The Who?





"OMG... u like so chumeyls and i'm like so buruk~" haha.. i'm rubbish on these kinda things. i just go on but before i do, apologies for mistakes ok. let's see, just moved to gombak around december '08! currently im working as distributor for mlm company. i was born intelligent but an education ruined my life. every day was fucking sucks at the moment coz the only friends that i have right now is my homie. how lame. and the people who i thought were my friends really aren't so fuck them all! well not all of them but most of them. life is good when you have only yourself to answer to! other stuff about me, i want to be a pilot and i will be dammit. and i want to learn how to play the drums again. i use to be really good, and now i can only do a basic beat. that was the best thing to do, play the set whenever i was pissed or bored. and i want to learn how to play the piano again (ye ke?), which i'm currently trying to do. i'm an individual. i don't go with the crowd, or even the crowd who goes against the crowd. i make decisions based on who i am and what my intuition feels. i'm into spiritual journeys, deep and meaningful stuff, light-hearted fun, lots of laughing, addicted to surf internet, adore animals, and having a great time being a single guy. and by single i mean truly single. ok what? don't have to think the one u really love, have to call and ask "hi darling, have u eaten?" bla bla bla so on and so forth. i'm really hoping that Nasha Aziz will offer herself to be my girlfriend someday! haha.. in your dreams la! well, i just liked her so much especially her voice. i don't drink or do drugs and smoke of course la kan. remember don't drink and drive eh.. i don't consider myself to come under any labels. i just what I am and at last but not least i really really hate those who are fucking moron back stabbers, hypocrites, sellfish. more stuff later when i think of it... btw thanks for reading!

Monday, August 3, 2009

What A Girl Wants


Gambar hiasan semata-mata

First of all, i'm here to tell u a story about a girl. I bet many of u guys had experienced in love especially puppy love since primary school right? So, what are the sweetest things u ever remember when u are with someone u love the most? Is it romantic dinner, shared your old story, went to a movie, or a disaster date maybe?

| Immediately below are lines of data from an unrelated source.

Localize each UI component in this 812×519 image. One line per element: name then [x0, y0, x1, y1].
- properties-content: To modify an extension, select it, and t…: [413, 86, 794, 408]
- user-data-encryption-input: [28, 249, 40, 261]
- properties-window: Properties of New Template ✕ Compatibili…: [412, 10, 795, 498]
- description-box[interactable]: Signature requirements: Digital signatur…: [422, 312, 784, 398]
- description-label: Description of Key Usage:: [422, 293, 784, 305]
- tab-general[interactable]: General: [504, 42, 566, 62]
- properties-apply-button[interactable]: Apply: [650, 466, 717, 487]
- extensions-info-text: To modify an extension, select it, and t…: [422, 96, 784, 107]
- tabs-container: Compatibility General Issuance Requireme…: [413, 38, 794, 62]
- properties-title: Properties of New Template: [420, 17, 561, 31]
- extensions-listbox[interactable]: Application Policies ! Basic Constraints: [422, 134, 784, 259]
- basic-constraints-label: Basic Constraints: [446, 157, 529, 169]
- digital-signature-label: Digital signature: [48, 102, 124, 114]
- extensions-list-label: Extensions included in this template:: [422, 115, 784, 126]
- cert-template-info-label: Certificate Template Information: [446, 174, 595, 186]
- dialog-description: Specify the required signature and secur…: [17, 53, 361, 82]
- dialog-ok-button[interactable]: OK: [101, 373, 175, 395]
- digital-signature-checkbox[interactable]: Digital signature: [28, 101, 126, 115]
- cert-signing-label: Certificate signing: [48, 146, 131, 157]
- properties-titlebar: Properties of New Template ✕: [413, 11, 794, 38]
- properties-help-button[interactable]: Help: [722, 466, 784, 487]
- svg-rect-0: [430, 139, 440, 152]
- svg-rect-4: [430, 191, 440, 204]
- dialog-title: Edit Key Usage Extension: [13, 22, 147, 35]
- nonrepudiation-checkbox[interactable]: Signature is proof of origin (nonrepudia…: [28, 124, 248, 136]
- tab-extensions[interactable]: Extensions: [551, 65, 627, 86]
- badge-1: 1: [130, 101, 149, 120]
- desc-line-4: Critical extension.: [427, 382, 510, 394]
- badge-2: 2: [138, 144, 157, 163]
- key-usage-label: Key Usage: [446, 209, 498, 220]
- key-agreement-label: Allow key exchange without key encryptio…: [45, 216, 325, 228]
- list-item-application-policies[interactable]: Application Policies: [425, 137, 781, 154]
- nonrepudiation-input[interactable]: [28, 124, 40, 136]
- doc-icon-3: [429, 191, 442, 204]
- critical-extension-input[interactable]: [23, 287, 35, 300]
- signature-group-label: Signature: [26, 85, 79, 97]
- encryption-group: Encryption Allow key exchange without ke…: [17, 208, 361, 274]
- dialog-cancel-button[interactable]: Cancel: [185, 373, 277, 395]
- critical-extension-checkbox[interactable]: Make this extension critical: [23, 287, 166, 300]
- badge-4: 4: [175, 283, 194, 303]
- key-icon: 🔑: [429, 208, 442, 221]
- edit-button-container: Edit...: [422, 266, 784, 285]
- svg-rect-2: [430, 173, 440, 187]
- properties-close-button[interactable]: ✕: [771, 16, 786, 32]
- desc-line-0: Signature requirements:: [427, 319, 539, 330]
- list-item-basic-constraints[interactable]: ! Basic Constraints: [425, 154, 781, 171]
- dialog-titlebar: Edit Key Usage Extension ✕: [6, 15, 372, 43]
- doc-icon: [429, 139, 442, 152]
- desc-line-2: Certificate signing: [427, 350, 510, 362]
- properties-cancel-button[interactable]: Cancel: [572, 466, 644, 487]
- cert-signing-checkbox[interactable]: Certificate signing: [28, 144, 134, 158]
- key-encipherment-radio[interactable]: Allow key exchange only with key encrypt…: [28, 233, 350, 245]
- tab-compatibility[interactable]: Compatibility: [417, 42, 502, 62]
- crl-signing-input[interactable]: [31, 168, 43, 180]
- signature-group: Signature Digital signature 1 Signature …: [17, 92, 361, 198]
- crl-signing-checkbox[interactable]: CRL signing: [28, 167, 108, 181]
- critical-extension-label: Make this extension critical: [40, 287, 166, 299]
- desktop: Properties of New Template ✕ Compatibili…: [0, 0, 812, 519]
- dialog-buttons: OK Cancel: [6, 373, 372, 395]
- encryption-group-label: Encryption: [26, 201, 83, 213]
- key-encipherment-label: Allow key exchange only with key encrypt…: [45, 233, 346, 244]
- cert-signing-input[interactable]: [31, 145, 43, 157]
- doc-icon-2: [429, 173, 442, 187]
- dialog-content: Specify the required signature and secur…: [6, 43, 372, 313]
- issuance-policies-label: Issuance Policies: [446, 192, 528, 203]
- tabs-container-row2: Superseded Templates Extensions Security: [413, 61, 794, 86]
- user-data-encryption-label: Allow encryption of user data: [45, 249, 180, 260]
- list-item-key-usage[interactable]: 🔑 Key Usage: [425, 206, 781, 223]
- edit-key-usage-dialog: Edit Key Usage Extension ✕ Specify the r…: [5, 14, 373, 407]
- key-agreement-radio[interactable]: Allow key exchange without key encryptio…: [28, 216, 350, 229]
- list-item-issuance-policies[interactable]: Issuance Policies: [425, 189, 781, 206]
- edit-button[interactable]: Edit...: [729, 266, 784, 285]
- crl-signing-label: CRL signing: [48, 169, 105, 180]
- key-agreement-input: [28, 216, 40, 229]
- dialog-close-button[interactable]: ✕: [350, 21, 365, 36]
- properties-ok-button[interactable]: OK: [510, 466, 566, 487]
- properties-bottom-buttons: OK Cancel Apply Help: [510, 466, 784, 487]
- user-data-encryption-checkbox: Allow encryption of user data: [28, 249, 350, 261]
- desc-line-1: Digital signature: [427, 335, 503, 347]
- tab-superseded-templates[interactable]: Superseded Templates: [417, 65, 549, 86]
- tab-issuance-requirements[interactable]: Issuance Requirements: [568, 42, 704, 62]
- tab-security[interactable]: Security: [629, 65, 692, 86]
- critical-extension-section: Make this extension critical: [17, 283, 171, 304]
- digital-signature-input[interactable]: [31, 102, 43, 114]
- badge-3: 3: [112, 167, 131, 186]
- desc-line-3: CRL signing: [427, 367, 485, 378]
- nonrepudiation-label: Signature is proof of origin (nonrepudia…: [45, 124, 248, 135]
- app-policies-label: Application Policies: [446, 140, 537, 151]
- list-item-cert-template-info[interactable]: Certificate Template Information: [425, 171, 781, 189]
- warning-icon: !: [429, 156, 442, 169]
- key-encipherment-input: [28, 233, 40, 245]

All I want to say there is such a moment that u will never forget the one u love no matter what it is.

But, what happen when she left or dumped u for out of reason such as moved to other state, her parents did not bless the relationship, or usually she had another bf and get married. How do u feel about that? Is it because of destiny or our own fault? After all year u spend your lifetime with her shared a memory together and just that, she dumped u. Is it acceptable for men like us to accept this kind of action? I don't think so.

Let's flashback a memory what is wrong with our steps :
1) Paid for her lunch and dinner - done!
2) Picked her up after worked - done!
3) Bought her some flowers or chocolate when she sulked - done!
4) Take her out for a movie at Saturday night - done!
5) Willing to give up when stuck a fight with her - done!
6) Shared a secret about old gf with her - done!
7) Skipped a job at office just to be with her - done!
8) Argued with our best friends if they talked bad about her - done!
9) Company her when she went to shopping - done!
10) Protect her no matter what happen - done!

So, what is wrong when she pointed at us saying that we are not her 'Mr. Right'? I believe that many guys out there facing the same problem here. What a girl want actually? I can't figure it out till now. We as men had tried our best to satisfy them, women. Is it all because of money, ugly looking face, or they are trying to test our patient? Are we too care about her or too control with her life and messed up with her bitch friends?

Some cases she came back for u after realize that she was wrong about u before and keep chasing u to be her bf back. Wtf? What will u do? Show ur egos and keep on with the life u get into? Or u want to lick back what u had spitted? Is it a bad or good idea to built a relationship with your ex-gf? How about having a scandal? Oh it is too way down to tell about it. Maybe in my next posting. Or, am i turning into a gay? U tell me!!!